When Goto-san started with Nippon Kogaku K.K. he was appointed head of the General Affairs department. To give you an idea of the degree of influence such a position entails look at this definition I found on the web:
"Although specific functions of general affairs officers vary significantly, they share many common duties. For example, officers perform administrative tasks to ensure that their staffs can work efficiently. Equipment and machinery used in their departments must be in good working order. If the computer system goes down or a fax machine malfunctions, the officers must try to correct the problem or alert repair personnel. They also request new equipment or supplies for their department when necessary.
Planning the work and supervising the staff are key functions of this job. To do these effectively, the supervisor must know the strengths and weaknesses of each member of the staff, as well as the results required from and time allotted to each job. Officers must make allowances for unexpected staff absences and other disruptions by adjusting assignments or performing the work themselves if the situation requires it.
Officers help train new employees in organization and office procedures. They may teach new employees how to use the telephone system and operate office equipment. Because most administrative support work is computerized, they also must teach new employees to use the organization’s computer system. When new office equipment or updated computer software is introduced, officers train experienced employees to use it efficiently or, if this is not possible, arrange for their employees to receive special outside training.
General affairs officers often act as liaisons between the administrative support staff and the professional, technical, and managerial staff. This may involve implementing new company policies or restructuring the workflow in their departments. They also must keep their superiors informed of their progress and any potential problems. Often, this communication takes the form of research projects and progress reports. Because officers and managers have access to information such as their department’s performance records, they may compile and present these data for use in planning or designing new policies."
Nippon Kogaku from it's inception in 1917 performed work primarily for the military, presumably in optics.

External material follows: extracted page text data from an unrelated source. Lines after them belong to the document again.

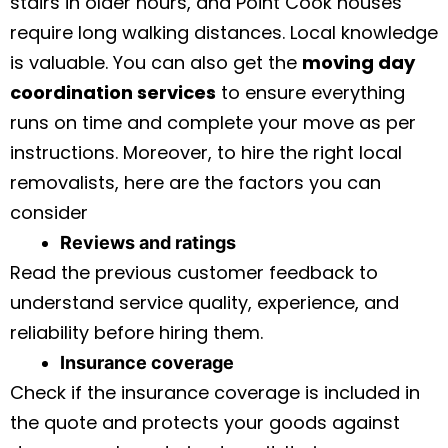
stairs in older hours, and Point Cook houses
require long walking distances. Local knowledge
is valuable. You can also get the
moving day
coordination services
to ensure everything
runs on time and complete your move as per
instructions. Moreover, to hire the right local
removalists, here are the factors you can
consider
Reviews and ratings
Read the previous customer feedback to
understand service quality, experience, and
reliability before hiring them.
Insurance coverage
Check if the insurance coverage is included in
the quote and protects your goods against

After WWI there was a post-war depression in Japan and the company was actually faltering in the early mid-1920's. Technology transfer was occurring however between Germany and Nippon Kogaku. A team of eight German technicians and skilled workers, including Professor Max Lang and Heinrich Acht, talented camera lens designers, had been hired in an effort to incorporate German optical technology. Although Goto-san was heavily involved with labor negotiations he became friendly especially with Heinrich Acht. And incorporating marketing and product development ideas from Acht, he went to the board and suggested that the company should shift focus to meet civilian product demand that was currently being met through importation. He spent a year doing marketing research. Of the two primary products considered, microscopes and cameras, Takachiho Seisakusho Ltd. (Olympus) was already meeting the demand for microscopes. For Goto-san, the camera was the best product to focus on for Nippon Kogaku.

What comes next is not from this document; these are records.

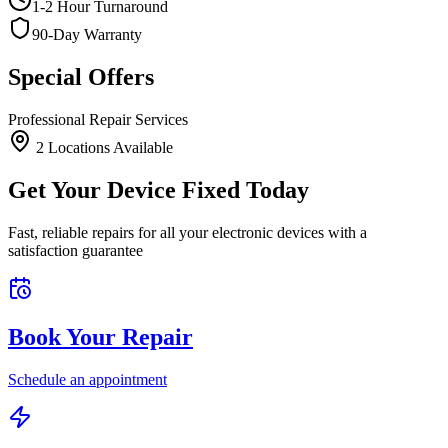
1-2 Hour Turnaround
90-Day Warranty
Special Offers
Professional Repair Services
2
Location
s
Available
Get Your Device Fixed Today
Fast, reliable repairs for all your electronic devices with a
satisfaction guarantee
Book Your Repair
Schedule an appointment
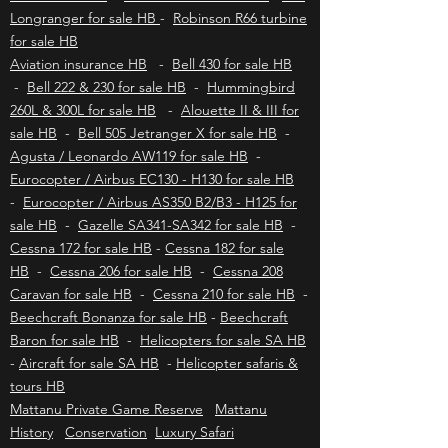
sale HB
-
Bell Jetranger for sale HB
-
Bell
407 for sale HB
-
Schweizer 300 for sale
-
Bell
Longranger for sale HB
-
Robinson R66 turbine
for sale HB
Aviation insurance HB
-
Bell 430 for sale HB
-
Bell 222 & 230 for sale HB
-
Hummingbird
260L & 300L for sale HB
-
Alouette II & III for
sale HB
-
Bell 505 Jetranger X for sale HB
-
Agusta / Leonardo AW119 for sale HB
-
Eurocopter / Airbus EC130 - H130 for sale HB
-
Eurocopter / Airbus AS350 B2/B3 - H125 for
sale HB
-
Gazelle SA341-SA342 for sale HB
-
Cessna 172 for sale HB
-
Cessna 182 for sale
HB
-
Cessna 206 for sale HB
-
Cessna 208
Caravan for sale HB
-
Cessna 210 for sale HB
-
Beechcraft Bonanza for sale HB
-
Beechcraft
Baron for sale HB
-
Helicopters for sale SA HB
-
Aircraft for sale SA HB
-
Helicopter safaris &
tours HB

In 1926 Nippon Kogaku's board made the decision to lay off 700 of its 2000 employees. Goto-san chose to leave the company. Nippon Kogaku was making telescopes, but selling only one a year. They were very expensive. Goto-san saw an opportunity to expand the market with a much less expensive telescope, based on the educational needs of schools and what they could afford. He departed Nippon Kogaku in August of 1926 and was manufacturing and selling a single lens 30mm telescope with 25mm effective diameter by November of 1926. The lenses were provided by Nippon Kogaku and the telescopes were assembled in Goto-san's home. Marketing, sales and distribution were handled by Kagaku Gaho-sha, a magazine publisher. Sales quickly reached 100 units per month. Because of the education institutional focus, Goto-san developed that eyepiece solar projector we have often wondered about with the wall projecting prism. That device alone helped raise the stature of the company and within a year the Goto Optical Manufacturing Co. was independently operating.